_DIRECTIONS FOR THIS TASK_. For each line of the data below, test for "elements". Report only the number of lines that pass.

::: GIVEN RECORDS

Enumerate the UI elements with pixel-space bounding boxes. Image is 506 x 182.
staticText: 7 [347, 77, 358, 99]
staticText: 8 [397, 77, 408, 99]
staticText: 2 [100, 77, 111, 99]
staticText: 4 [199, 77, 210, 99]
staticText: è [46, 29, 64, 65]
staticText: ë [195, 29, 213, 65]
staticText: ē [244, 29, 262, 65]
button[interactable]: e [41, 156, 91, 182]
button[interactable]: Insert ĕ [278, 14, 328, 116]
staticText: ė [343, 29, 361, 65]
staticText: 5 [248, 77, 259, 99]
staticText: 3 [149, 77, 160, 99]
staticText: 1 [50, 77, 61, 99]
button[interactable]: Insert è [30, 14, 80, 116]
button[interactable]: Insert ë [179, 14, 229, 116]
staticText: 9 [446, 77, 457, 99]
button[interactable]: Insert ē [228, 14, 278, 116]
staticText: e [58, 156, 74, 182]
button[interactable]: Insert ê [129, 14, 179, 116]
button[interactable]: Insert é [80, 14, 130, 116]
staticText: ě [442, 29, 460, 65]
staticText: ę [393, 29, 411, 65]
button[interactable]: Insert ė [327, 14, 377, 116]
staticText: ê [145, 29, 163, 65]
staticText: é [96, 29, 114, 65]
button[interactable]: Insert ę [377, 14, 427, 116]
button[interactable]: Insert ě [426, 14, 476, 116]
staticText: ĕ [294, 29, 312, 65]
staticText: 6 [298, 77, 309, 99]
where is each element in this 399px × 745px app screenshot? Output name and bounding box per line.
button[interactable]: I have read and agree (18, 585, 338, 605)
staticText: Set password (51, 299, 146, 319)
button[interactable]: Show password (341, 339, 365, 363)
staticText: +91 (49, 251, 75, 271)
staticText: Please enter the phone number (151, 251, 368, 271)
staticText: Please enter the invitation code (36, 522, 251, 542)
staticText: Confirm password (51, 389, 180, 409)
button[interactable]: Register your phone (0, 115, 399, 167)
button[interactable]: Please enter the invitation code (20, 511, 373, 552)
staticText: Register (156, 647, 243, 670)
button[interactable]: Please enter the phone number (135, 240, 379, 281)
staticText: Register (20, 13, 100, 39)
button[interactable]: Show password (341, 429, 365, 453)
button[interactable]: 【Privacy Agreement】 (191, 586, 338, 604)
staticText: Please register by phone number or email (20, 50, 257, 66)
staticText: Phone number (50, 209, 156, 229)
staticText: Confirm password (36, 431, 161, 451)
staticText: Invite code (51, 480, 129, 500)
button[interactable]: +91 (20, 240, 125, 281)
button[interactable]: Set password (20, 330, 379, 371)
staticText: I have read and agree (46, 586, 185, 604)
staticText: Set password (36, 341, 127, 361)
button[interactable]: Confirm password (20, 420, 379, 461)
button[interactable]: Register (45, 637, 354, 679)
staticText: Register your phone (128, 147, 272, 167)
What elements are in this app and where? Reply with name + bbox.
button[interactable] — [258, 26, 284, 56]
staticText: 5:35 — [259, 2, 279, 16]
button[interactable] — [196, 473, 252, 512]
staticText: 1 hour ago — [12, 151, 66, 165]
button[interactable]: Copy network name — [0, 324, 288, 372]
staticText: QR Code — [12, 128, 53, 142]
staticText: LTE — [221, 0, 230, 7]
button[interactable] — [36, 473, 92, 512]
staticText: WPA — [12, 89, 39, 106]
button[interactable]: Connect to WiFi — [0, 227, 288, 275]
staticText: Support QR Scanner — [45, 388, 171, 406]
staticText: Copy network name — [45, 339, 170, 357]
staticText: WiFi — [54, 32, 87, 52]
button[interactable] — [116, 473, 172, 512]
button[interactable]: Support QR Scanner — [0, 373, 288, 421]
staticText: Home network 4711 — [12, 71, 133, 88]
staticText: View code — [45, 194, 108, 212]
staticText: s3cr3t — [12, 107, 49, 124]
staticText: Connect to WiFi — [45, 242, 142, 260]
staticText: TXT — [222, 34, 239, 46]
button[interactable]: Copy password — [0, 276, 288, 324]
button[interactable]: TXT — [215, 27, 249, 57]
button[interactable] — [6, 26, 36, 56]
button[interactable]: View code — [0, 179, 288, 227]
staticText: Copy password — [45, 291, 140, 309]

::::::
::: GIVEN RECORDS

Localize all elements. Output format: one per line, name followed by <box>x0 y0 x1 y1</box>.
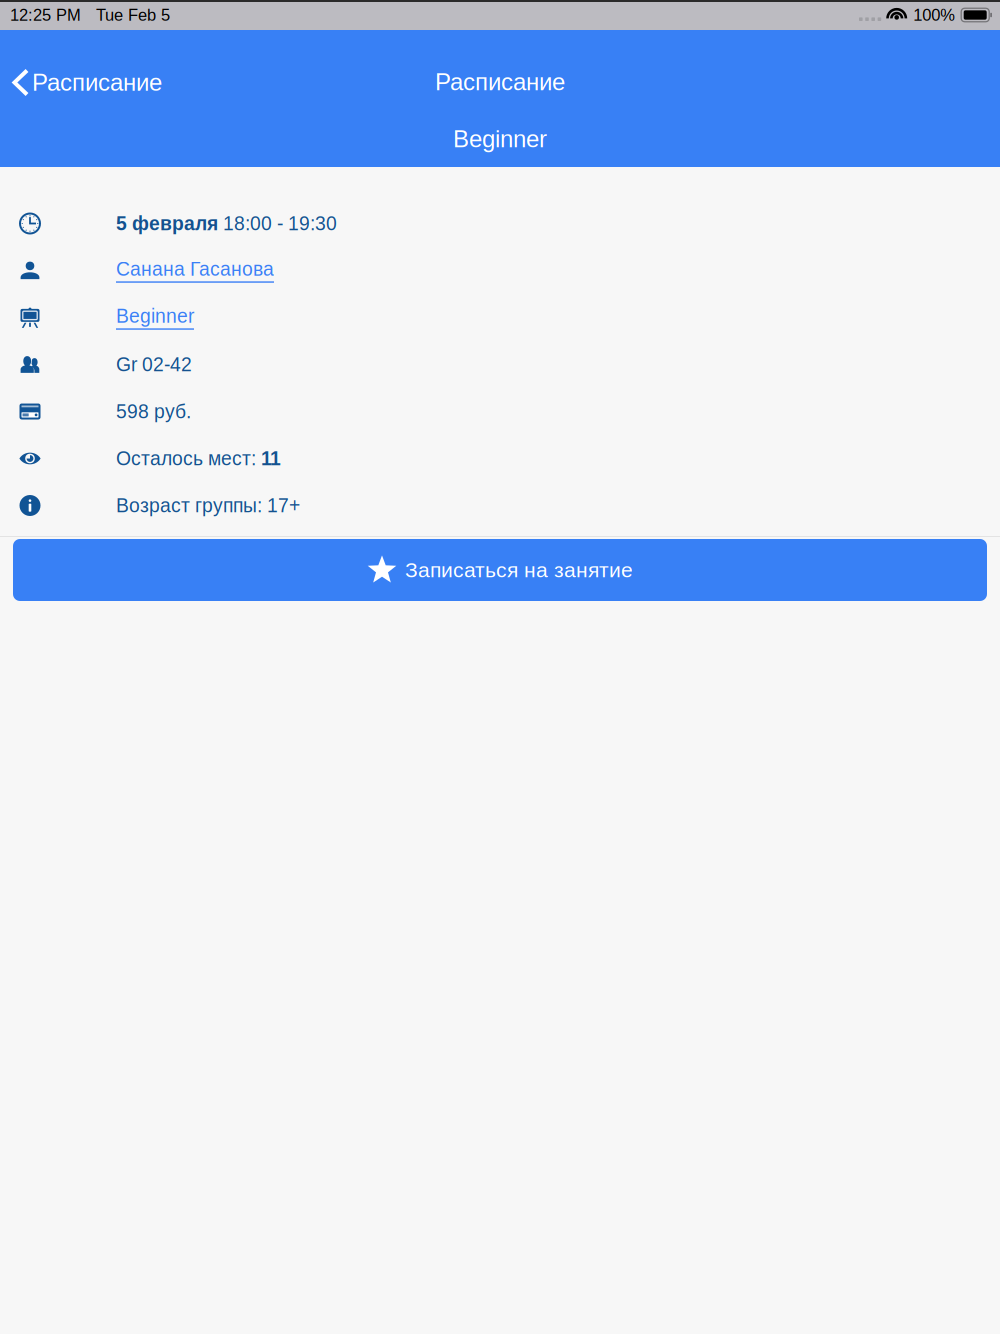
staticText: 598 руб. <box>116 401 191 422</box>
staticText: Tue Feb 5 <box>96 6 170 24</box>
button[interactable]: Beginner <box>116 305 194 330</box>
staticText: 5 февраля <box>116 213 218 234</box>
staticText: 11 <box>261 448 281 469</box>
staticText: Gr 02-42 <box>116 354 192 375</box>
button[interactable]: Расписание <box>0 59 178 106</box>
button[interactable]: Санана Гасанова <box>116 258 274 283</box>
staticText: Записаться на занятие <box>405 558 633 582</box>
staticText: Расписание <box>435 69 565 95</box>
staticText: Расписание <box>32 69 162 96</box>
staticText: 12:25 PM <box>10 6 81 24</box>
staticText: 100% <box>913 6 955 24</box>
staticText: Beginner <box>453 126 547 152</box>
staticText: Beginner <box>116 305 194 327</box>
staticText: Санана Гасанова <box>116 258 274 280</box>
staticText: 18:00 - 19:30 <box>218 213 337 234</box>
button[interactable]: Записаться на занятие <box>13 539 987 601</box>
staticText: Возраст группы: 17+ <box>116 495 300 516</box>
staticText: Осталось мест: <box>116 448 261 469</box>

::::::

_EXERCISE RESULT_. 3